Overview
Model Overview
This model is a specialized variant of Google DeepMind's Gemma 3 1B-IT, a 1 billion parameter instruction-tuned multimodal language model. While retaining the core Gemma 3 capabilities for text and image input, its key differentiator is the integration of a Qwen3-style tool-calling template. This allows the model to generate structured tool calls and process tool responses, making it highly suitable for applications requiring external function execution.
Key Capabilities
- Tool-Calling: Emits Qwen3-style
<tool_call>and processes<tool_response>tags, supporting single or multiple parallel tool calls within an assistant turn. - Multimodal Input: Handles both text and image inputs, with images normalized to 896x896 resolution.

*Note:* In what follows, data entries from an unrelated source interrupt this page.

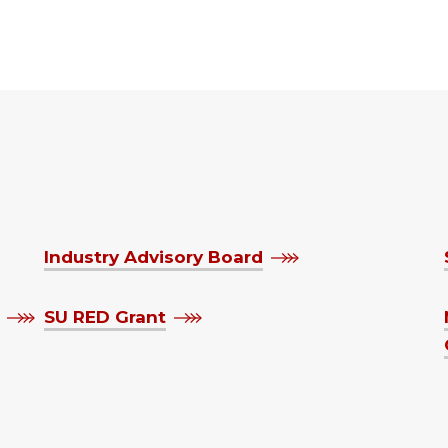
Industry Advisory Board
SU RED Grant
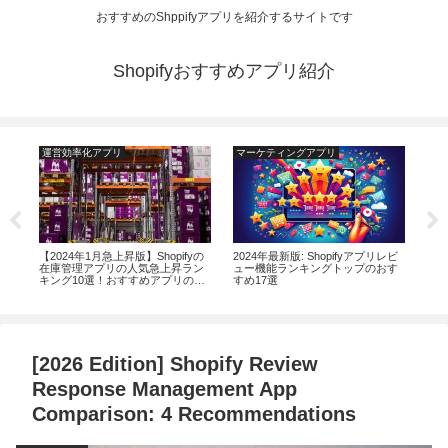
おすすめのShppifyアプリを紹介するサイトです
Shopifyおすすめアプリ紹介
運営効率化アプリ
マーケティングアプリ
運
す
【2024年1月急上昇版】Shopifyの
2024年最新版: Shopifyアプリレビ
【2
ラン
在庫管理アプリの人気急上昇ラン
ュー機能ランキングトップのおす
実現
キング10選！おすすめアプリの機
すめ17選
減に
能から評判まで徹底解説
ン
[2026 Edition] Shopify Review
Response Management App
Comparison: 4 Recommendations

- Instruction-Tuned: Optimized for following instructions and generating coherent, relevant text.
- Context Window: Features a 32K token context window for the 1B size, enabling processing of longer inputs.
- Multilingual Support: The base Gemma 3 models support over 140 languages.
Good for
- Tool-Augmented AI: Ideal for building agents that can interact with external APIs and tools.
- Conversational AI: Enhances chatbots and virtual assistants with the ability to perform actions via tool calls.
- Text Generation: Suitable for various text generation tasks, including creative writing, summarization, and question answering.
- Image Understanding: Can analyze image content and generate textual responses or integrate visual information into tool calls.